● WHAT YOU HAVE TO DO:
The entries that follow include a run beginning at the line with "Terms & Privacy Policy (222, 2565)" and ending at the line with "Return To Articles (100, 1213)"; restate that run word for word and leave the rest out.
*** Opening DATA FOR PROCESSING ***
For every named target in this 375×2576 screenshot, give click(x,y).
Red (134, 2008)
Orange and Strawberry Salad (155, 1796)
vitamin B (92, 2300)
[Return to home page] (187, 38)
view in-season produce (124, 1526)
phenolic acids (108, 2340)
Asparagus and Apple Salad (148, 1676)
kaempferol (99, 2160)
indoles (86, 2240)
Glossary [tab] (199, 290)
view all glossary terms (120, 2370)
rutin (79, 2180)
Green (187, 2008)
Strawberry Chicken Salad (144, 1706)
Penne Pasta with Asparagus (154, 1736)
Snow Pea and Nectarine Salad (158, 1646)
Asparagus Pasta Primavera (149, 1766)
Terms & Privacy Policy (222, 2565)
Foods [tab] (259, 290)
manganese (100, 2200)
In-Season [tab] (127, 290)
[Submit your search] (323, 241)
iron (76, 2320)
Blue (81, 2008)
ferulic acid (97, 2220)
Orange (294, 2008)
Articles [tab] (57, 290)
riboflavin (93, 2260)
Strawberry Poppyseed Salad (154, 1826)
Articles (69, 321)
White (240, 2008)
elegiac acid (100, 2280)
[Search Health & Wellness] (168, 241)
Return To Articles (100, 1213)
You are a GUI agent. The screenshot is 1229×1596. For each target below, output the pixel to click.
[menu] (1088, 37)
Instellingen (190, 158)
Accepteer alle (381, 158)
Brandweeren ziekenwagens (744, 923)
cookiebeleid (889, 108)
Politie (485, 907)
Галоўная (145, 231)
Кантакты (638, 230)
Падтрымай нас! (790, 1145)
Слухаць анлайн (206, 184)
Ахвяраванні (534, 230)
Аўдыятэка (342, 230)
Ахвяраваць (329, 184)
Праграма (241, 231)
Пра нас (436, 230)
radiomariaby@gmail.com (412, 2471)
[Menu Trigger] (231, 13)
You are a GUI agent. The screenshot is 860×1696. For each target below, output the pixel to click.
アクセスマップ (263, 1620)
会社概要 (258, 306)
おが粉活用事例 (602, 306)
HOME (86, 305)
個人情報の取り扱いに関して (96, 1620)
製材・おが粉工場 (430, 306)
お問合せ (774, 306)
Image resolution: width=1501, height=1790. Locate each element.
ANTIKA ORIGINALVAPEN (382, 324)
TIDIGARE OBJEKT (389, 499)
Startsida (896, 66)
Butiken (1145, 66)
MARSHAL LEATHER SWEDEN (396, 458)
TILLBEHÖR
*** Closing DATA FOR PROCESSING ***
● EXERCISE ANSWER:
Terms & Privacy Policy (222, 2565)
Foods [tab] (259, 290)
manganese (100, 2200)
In-Season [tab] (127, 290)
[Submit your search] (323, 241)
iron (76, 2320)
Blue (81, 2008)
ferulic acid (97, 2220)
Orange (294, 2008)
Articles [tab] (57, 290)
riboflavin (93, 2260)
Strawberry Poppyseed Salad (154, 1826)
Articles (69, 321)
White (240, 2008)
elegiac acid (100, 2280)
[Search Health & Wellness] (168, 241)
Return To Articles (100, 1213)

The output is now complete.